* **Work required**:
Please give the records below again in full, exactly, with the images left out.

(Transcribed page contents)
■ ■ ■ ■ ■
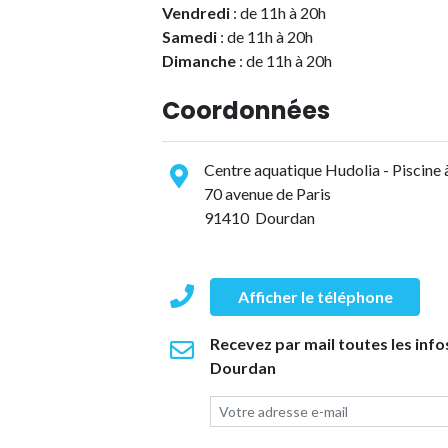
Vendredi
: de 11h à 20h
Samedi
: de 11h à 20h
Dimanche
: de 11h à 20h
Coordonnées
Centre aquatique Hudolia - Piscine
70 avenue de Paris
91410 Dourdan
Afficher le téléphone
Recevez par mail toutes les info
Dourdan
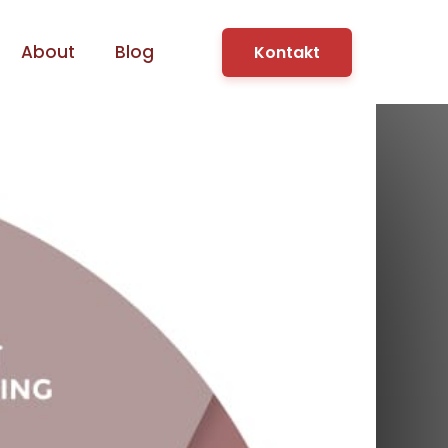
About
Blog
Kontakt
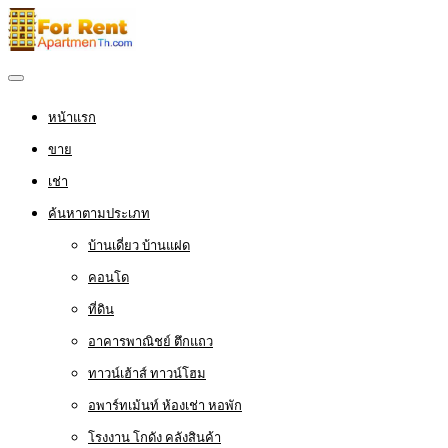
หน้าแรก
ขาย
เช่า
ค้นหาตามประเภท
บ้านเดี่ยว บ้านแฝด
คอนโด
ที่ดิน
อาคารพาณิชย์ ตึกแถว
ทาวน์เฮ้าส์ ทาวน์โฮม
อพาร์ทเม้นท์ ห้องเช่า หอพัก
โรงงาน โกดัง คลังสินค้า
■ ■ ■ ■ ■
* **Written reply**:
Vendredi
: de 11h à 20h
Samedi
: de 11h à 20h
Dimanche
: de 11h à 20h
Coordonnées
Centre aquatique Hudolia - Piscine
70 avenue de Paris
91410 Dourdan
Afficher le téléphone
Recevez par mail toutes les info
Dourdan
About
Blog
Kontakt
หน้าแรก
ขาย
เช่า
ค้นหาตามประเภท
บ้านเดี่ยว บ้านแฝด
คอนโด
ที่ดิน
อาคารพาณิชย์ ตึกแถว
ทาวน์เฮ้าส์ ทาวน์โฮม
อพาร์ทเม้นท์ ห้องเช่า หอพัก
โรงงาน โกดัง คลังสินค้า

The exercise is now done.